Prokofjevs ´Klassieke´ symfonie (1917) geldt als zéér melodieuze hommage aan Joseph Haydn, De neoklassieke inslag ervan is net zo onmiskenbaar als de spiritualiteit die hoogtijd viert. Binnen de klassieke vormgeving buitelen de meest kostelijke invallen voortdurend over elkaar heen en is de sprankelende luchthartigheid zo aanstekelijk dat het werk al spoedig grote populariteit genoot en nog steeds deel uitmaakt van het standaardrepertoire van menig symfonie- én kamerorkest.
Dat geldt niet minder voor de door de componist samengestelde twee suites uit zijn ballet Romeo en Julia, naar Shakespeares The Most Excellent and Lamentable Tragedy of Romeo and Juliet (1591-96), over het gelijknamige liefdespaar dat door twee elkander vijandig gezinde families danig in de weg wordt gezeten. De tragedie die ook andere componisten heeft geïnspireerd en die we kennen in verschillende varianten, van onder anderen Tsjaikovski, Berlioz en dus ook Prokofjev, die de liefdesromantiek, maar ook die onmogelijke liefde en de strijd tussen de Capulets en de Montagues in zijn balletmuziek op ongeëvenaarde wijze heeft weten uit te beelden. Dat een aantal instrumenten verre van alledaags zijn, zoals de tenorsaxofoon, kornet, viola d’amore en mandoline, heeft de populariteit van het werkbepaald niet in de weg gestaan.
Hoewel het dramatische verloop door de samenstelling van deze orkestsuites onherroepelijk wordt aangetast, heeft Prokofjev wel goed doorzien dat er zeker een ‘markt’ voor was, resulterend in 1936 in de eerste twee (zevendelige) orkestsuites (op. 64a en b), met in 1946 nog daaraan toegevoegd een derde, de aanmerkelijk minder populair geworden zesdelige orkestsuite (op. 101).
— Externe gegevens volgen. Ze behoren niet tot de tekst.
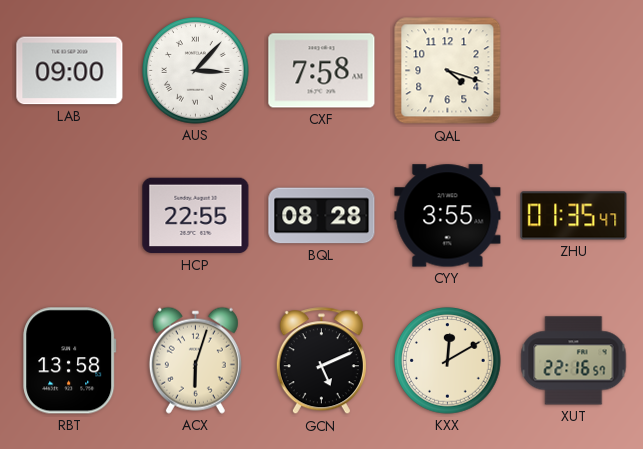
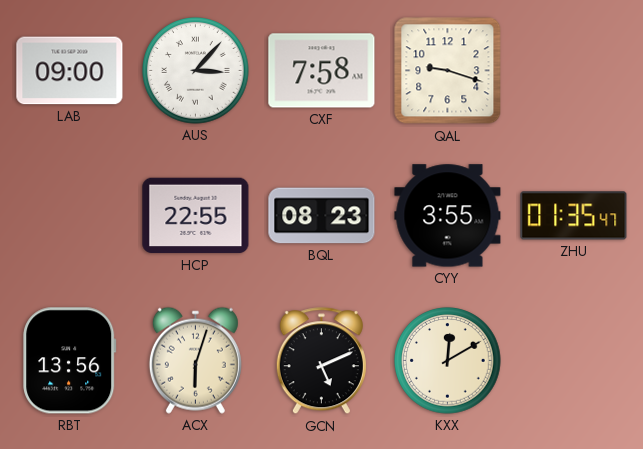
QAL: 4:18 -> 9:18
BQL: 08:28 -> 08:23
RBT: 13:58 -> 13:56
XUT: 22:16 -> none
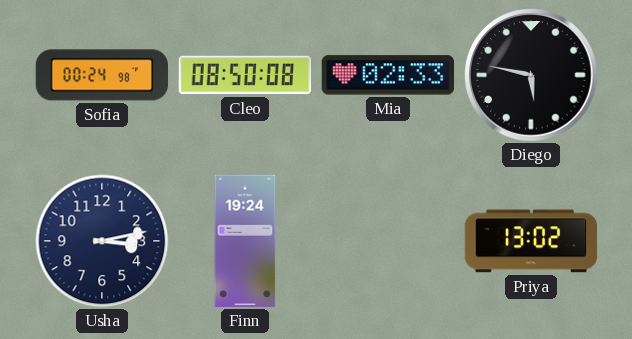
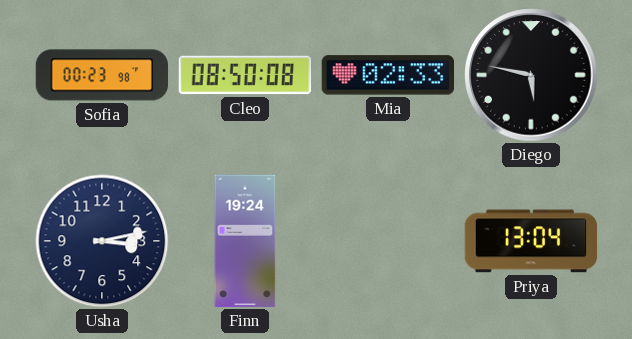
Sofia: 00:24 -> 00:23
Priya: 13:02 -> 13:04
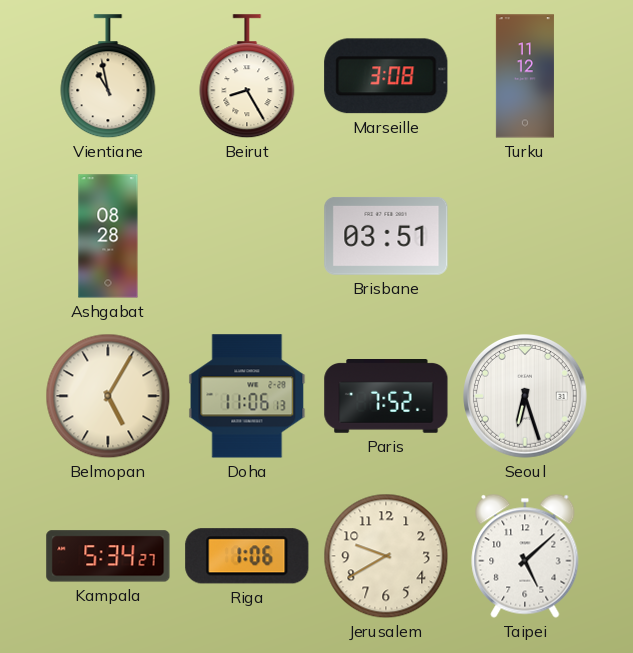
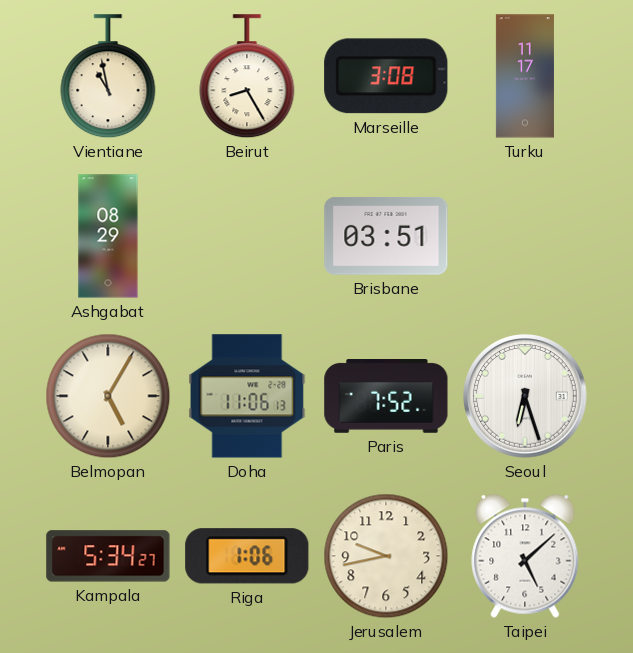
Turku: 11:12 -> 11:17
Ashgabat: 08:28 -> 08:29
Jerusalem: 9:40 -> 9:43
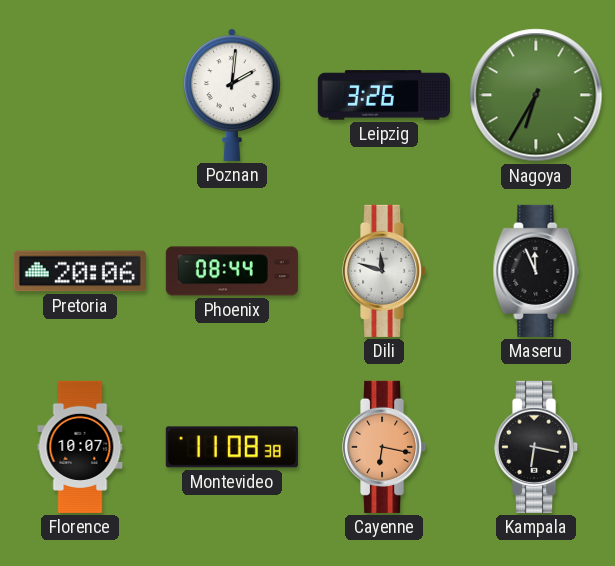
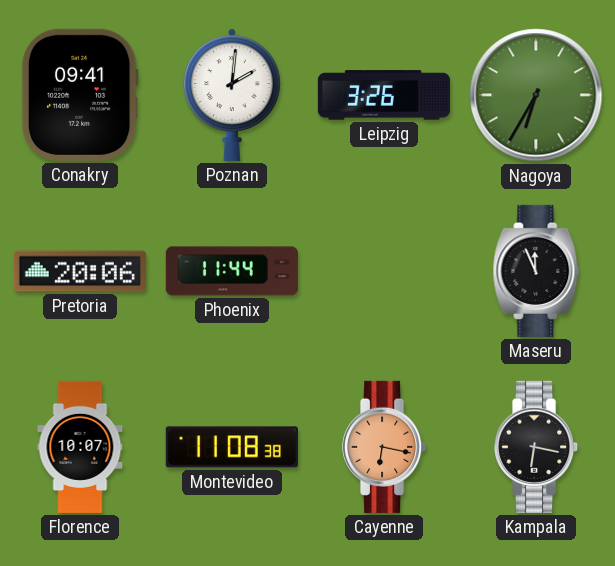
Conakry: none -> 09:41
Phoenix: 08:44 -> 11:44
Dili: 11:48 -> none
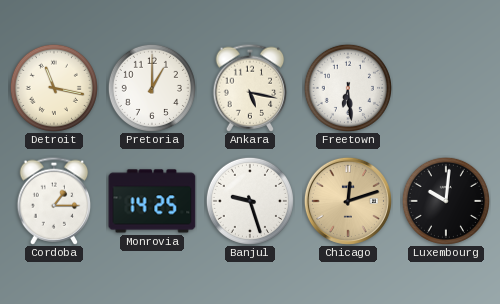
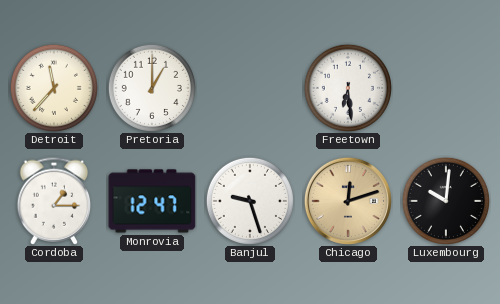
Detroit: 11:17 -> 11:37
Ankara: 5:17 -> none
Monrovia: 14:25 -> 12:47
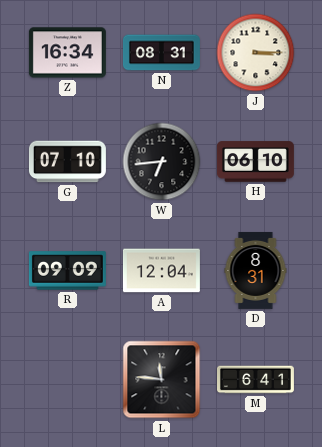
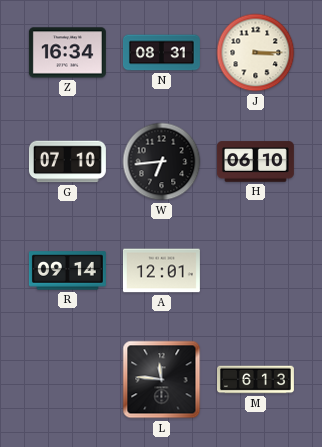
R: 09:09 -> 09:14
A: 12:04 -> 12:01
D: 8:31 -> none
M: 6:41 -> 6:13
Dan is er nog de tiendelige pianosuite op. 75 (1936-37).
De door de componist gepubliceerde volgorde van de eerste twee suites is als volgt:
Suite nr. 1 op. 64a
1. Volksdans
2. Scène (de straat ontwaakt)
3. Madrigaal
4. Menuet (aankomst van de gasten)
5. Masqué
6. Romeo en Julia (balkonscène en liefdesdans)
7. Dood van Tybalt
Suite nr. 2 op. 64b
1. Montagues en Capulets
2. Julia als jong meisje
3. Monnik Laurence
4. Dans van de vijf paren
5. Romeo en Julia vóór het afscheid
6. Dans van de meisjes met de lelies
7. Romeo en Julia’s graftombe
Veel dirigenten hebben zich van deze chronologie weinig aangetrokken. Ze kozen een eigen volgorde of lieten, als het zo uitkwam, een aantal delen gewoon weg. Dat zien we gelukkig niet terug in de uitvoering door het filharmonisch orkest van Straatsburg onder Aziz Shokhakimov, want we horen niet alleen de veertien deeltjes, maar ook in de door de componist voorgeschreven volgorde.
De lezing van Shokhakimov is zeker kleurrijk en fascinerend, maar mist wel het uiterste aan sprankeling en klankraffinement van de Berliner Philharmoniker onder Claudio Abbado (DG). De fijnmazige kleurschakeringen, het met dramatiek doordesemde ‘pesante’ in De Montagues en Capulets, en de vederlichte Dans van de meisjes met de lelies zijn door de Berlijners toch echt van een andere orde.
Die lijn kan eveneens worden doorgetrokken naar de ‘Klassieke’ symfonie, want ook hier geef ik (nog steeds!) de voorkeur aan Abbado, ditmaal met het Chamber Orchestra of Europe (DG), een waar schoolvoorbeeld van transparantie en flonkering op bijna kamermuzikaal niveau.